When produced from their own promoter, σ^G and σ^GE156K were first detected 3 h after the onset of sporulation, and the level of the σ^G factor increased until 4 h (Fig. 2A and B), whereas utilization of the spoIIQ promoter permitted the accumulation of σ^G or σ^GE156K from 2 h on, with maximum levels between 3 and 4 h after the onset of sporulation (Fig. 2E and F). In all the strains included in the experiment of Fig. 6, induction of sspE-lacZ expression 4 h after the onset of sporulation coincided with completion of the engulfment process (as assayed by FM4-64 or MTG staining) (between 31 and 56% [data not shown]). Both strains bearing the wild-type or spoIIIGE156K allele under the control of the spoIIQ promoter presented a high background of σ^G activity starting at the onset of sporulation. The reason for this behavior is not known, but it could be the result of high levels of expression of spoIIIG or spoIIIGE156K from the strong spoIIQ promoter (24). In any event, we note that expression of spoIIIGE156K does not result in a higher background relative to expression of the wild-type spoIIIG gene (Fig. 6).
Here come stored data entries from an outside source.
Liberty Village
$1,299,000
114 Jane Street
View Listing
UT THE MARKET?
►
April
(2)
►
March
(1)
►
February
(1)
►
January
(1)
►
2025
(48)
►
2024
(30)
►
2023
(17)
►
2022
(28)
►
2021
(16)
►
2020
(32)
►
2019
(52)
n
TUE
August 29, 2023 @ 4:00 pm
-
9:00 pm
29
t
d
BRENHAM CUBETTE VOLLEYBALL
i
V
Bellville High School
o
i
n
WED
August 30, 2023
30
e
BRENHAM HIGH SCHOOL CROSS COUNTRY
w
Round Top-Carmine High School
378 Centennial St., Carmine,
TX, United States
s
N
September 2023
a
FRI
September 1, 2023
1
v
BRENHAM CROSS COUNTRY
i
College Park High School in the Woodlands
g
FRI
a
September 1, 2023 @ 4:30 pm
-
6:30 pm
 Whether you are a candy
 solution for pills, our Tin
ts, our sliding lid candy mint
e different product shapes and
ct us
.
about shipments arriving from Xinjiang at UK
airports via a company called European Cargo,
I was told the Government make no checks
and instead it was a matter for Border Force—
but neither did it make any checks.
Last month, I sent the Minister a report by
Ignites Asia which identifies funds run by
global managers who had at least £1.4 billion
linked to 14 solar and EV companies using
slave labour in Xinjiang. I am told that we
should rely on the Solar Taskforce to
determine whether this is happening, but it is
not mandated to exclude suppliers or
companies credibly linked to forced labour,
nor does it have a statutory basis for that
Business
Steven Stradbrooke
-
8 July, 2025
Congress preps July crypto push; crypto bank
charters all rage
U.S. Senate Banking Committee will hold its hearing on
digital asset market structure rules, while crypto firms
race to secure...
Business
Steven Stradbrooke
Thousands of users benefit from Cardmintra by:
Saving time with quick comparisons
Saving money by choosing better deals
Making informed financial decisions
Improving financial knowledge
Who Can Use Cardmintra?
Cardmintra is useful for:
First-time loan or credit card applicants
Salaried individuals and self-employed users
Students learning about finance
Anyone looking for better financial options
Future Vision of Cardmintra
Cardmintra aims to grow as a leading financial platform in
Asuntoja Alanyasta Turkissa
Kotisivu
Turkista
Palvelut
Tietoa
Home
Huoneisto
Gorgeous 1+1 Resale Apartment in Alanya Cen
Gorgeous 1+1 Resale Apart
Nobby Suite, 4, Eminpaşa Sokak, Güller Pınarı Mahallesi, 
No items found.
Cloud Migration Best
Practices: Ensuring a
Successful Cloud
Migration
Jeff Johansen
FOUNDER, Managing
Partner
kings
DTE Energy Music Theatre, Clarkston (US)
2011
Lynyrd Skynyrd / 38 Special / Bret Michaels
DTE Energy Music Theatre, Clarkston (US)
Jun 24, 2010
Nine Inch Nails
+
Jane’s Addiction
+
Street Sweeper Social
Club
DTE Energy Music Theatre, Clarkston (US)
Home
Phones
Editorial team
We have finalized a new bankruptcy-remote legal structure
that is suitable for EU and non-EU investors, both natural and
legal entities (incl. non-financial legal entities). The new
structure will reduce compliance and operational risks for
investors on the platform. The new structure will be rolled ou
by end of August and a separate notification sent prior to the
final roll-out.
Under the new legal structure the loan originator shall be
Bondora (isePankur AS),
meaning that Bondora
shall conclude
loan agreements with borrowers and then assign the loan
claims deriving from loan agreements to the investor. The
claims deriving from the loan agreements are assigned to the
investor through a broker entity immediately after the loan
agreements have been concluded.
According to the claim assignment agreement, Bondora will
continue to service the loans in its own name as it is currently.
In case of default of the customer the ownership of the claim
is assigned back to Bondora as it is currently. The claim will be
Moreover, we note that in both AH3788 and AH3789, expression of sspE-lacZ remains constant (Fig. 6), while the cellular levels of σ^G increase (Fig. 2E and F). It appears that even though σ^GE156K accumulates starting 2 h after the onset of sporulation, it directs induction of sspE-lacZ expression only around 4 h, when the process of engulfment of the prespore by the mother cell is complete. Together, the results suggest that SpoIIAB may not contribute decisively to the inhibition of σ^G activity in the prespore. The fact that very little free SpoIIAB seems to accumulate in the prespore and the similarity of the interaction of SpoIIAB with both σ^F and σ^G (7, 28; this work) are consistent with this interpretation.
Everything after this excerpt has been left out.